人生 ああ鱈腹味わいたい

毒親疑惑の親が高齢になりまして・・・

最後の言葉

母が入院して数ヶ月が過ぎた。

もう積極的な治療はできず

痛みを取ることがメインになっていた。

 

そんなある日の母は機嫌が悪かった。

手を握ったり、体をさすったりしても

怖い顔で睨む。

そして妙にはっきりした声で言う。

 

「ぜんぶ小春が悪いんだ。

何もかも小春のせいだ。」

 

自分(母)がこんな不幸になったのは

小春のせい。

小春が自分の希望通りにしてくれなかった

せい。

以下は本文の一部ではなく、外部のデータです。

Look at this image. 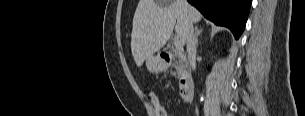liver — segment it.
I'll return each mask as SVG.
<instances>
[{"instance_id":"liver-1","label":"liver","mask_w":305,"mask_h":116,"mask_svg":"<svg viewBox=\"0 0 305 116\" xmlns=\"http://www.w3.org/2000/svg\"><path fill=\"white\" fill-rule=\"evenodd\" d=\"M202 15L186 0H140L133 18L131 51L141 67L144 61L159 51L175 31L181 44L187 42L189 23H197Z\"/></svg>"}]
</instances>
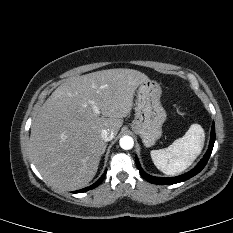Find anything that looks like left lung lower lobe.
I'll return each mask as SVG.
<instances>
[{
  "label": "left lung lower lobe",
  "instance_id": "left-lung-lower-lobe-1",
  "mask_svg": "<svg viewBox=\"0 0 233 233\" xmlns=\"http://www.w3.org/2000/svg\"><path fill=\"white\" fill-rule=\"evenodd\" d=\"M214 142H215V126H214V122H213L212 130H211L210 145H209L208 151L206 152V154L204 155L202 160L199 162V164L194 169H192L191 171H189L186 174H183V175H180L177 177L160 178V177L150 176L142 170L137 157L135 158L136 164H137V167H138L139 172L142 175V177L144 179H146L147 181H149L150 183L159 184V185H166V184H175V183L183 182V181L195 176L204 168V166L206 165V163L211 155V152H212V149L214 146Z\"/></svg>",
  "mask_w": 233,
  "mask_h": 233
}]
</instances>
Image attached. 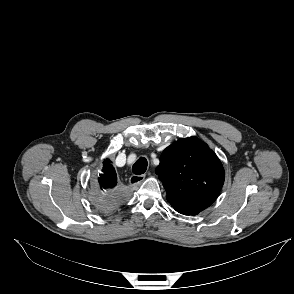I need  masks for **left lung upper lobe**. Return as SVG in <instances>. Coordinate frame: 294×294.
<instances>
[{
    "label": "left lung upper lobe",
    "instance_id": "5c2ea615",
    "mask_svg": "<svg viewBox=\"0 0 294 294\" xmlns=\"http://www.w3.org/2000/svg\"><path fill=\"white\" fill-rule=\"evenodd\" d=\"M156 174L163 182L167 200L184 215H196L209 207L225 178L219 158L197 137L180 139L167 147Z\"/></svg>",
    "mask_w": 294,
    "mask_h": 294
}]
</instances>
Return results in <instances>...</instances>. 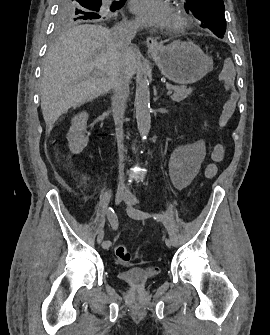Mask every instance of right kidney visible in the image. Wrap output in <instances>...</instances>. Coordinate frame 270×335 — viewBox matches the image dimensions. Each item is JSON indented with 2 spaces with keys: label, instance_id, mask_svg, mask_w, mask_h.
Segmentation results:
<instances>
[{
  "label": "right kidney",
  "instance_id": "1",
  "mask_svg": "<svg viewBox=\"0 0 270 335\" xmlns=\"http://www.w3.org/2000/svg\"><path fill=\"white\" fill-rule=\"evenodd\" d=\"M87 120V112H80L71 122V128L66 138L69 142V150L72 154H80L83 148H86L88 144V138L85 136Z\"/></svg>",
  "mask_w": 270,
  "mask_h": 335
}]
</instances>
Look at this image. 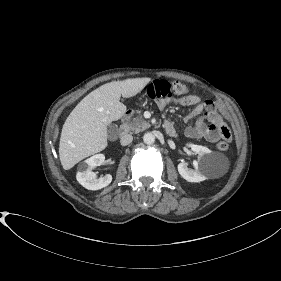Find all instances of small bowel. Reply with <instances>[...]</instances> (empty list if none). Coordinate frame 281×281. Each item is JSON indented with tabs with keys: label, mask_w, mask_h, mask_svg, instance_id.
Masks as SVG:
<instances>
[{
	"label": "small bowel",
	"mask_w": 281,
	"mask_h": 281,
	"mask_svg": "<svg viewBox=\"0 0 281 281\" xmlns=\"http://www.w3.org/2000/svg\"><path fill=\"white\" fill-rule=\"evenodd\" d=\"M170 102L171 100L169 99L160 98L156 100V105L160 110H163ZM174 102L182 106L193 107L186 117L187 121L199 117L194 125H189L185 128L184 134L186 137L205 139L214 143L220 138H224V130H229L212 100L202 101L196 95H186L175 99ZM164 127L170 136L176 137L178 135L172 122L166 121Z\"/></svg>",
	"instance_id": "obj_1"
}]
</instances>
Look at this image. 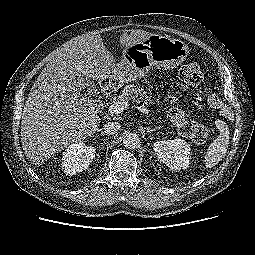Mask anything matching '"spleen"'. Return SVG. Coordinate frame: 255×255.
Returning a JSON list of instances; mask_svg holds the SVG:
<instances>
[{"instance_id": "obj_1", "label": "spleen", "mask_w": 255, "mask_h": 255, "mask_svg": "<svg viewBox=\"0 0 255 255\" xmlns=\"http://www.w3.org/2000/svg\"><path fill=\"white\" fill-rule=\"evenodd\" d=\"M218 129L220 131L219 136L210 144L205 154V166L206 168H212L217 165L219 161L226 155L229 146L230 131L228 126L220 121L218 123Z\"/></svg>"}]
</instances>
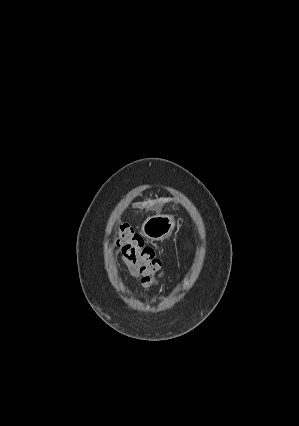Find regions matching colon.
<instances>
[{
	"mask_svg": "<svg viewBox=\"0 0 299 426\" xmlns=\"http://www.w3.org/2000/svg\"><path fill=\"white\" fill-rule=\"evenodd\" d=\"M114 243L138 267L142 286L147 289L154 287L157 284L156 274L161 268V261L154 249L147 246L143 238L127 224L120 226Z\"/></svg>",
	"mask_w": 299,
	"mask_h": 426,
	"instance_id": "5ec220e1",
	"label": "colon"
}]
</instances>
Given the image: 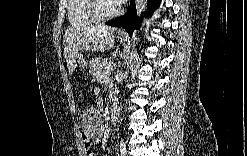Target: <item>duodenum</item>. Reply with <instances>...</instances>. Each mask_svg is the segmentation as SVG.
Masks as SVG:
<instances>
[{
    "label": "duodenum",
    "instance_id": "obj_1",
    "mask_svg": "<svg viewBox=\"0 0 247 156\" xmlns=\"http://www.w3.org/2000/svg\"><path fill=\"white\" fill-rule=\"evenodd\" d=\"M109 117L111 121H116L118 117V109L116 106L112 105L109 112Z\"/></svg>",
    "mask_w": 247,
    "mask_h": 156
}]
</instances>
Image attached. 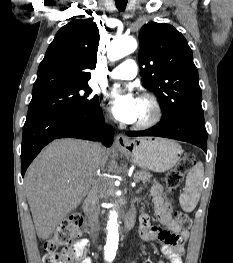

家を継いで、一緒に暮らし、

ちゃんと世話をしてくれていたら

自分はもっと幸せになれていたはずだ。

 

そう言っているように思えた。

 

   ***********

 

その夜、なかなか寝付けなくて考えた。

ああ、母らしい言葉だなあと 思った。

 

お母さん

幸せは誰かが持ってきてくれるものじゃ

ないの。

自分で探して、見つけて、なるものなの。

 

誰かが自分を幸せにしてくれると思って

いる間は幸せにはなれない。

だって、人は自分の思い通りにはなら

ないから。

人にはその人の思いがあるのだから。

 

だから、人に幸せにしてもらおう、

自分の思い通りにしてもらおうと思って

いたら、一生、人への不満を言い続ける

ことになる。

不幸な人生で終わってしまう。

 

自分を幸せにできるのは自分しかいないの。

わかってお母さん。

 

そんなことを布団の中で思った。

 

実は私も、母と同じことをしていた頃が

あった。夫が私を幸せにしてくれないと、

不満ばかり言い続けて離婚寸前までいった。

 

幸いなことに、上に書いたようなことに

気づいて、自分の生活を見つめ直したら

幸せの種がいっぱい見つかって、感謝の

気持ちでいっぱいになった。

人生が好転するとはこういうことなんだと

感じた。

 

とは言うものの、今ブログで親への不満を

書きまくっていて、偉そうなことは言え

ないけど。

 

 

     ***********

 

その翌日、母は息をひきとった。

 

「ぜんぶ小春が悪いんだ。

何もかも小春のせいだ。」

 

これが最後の言葉となった。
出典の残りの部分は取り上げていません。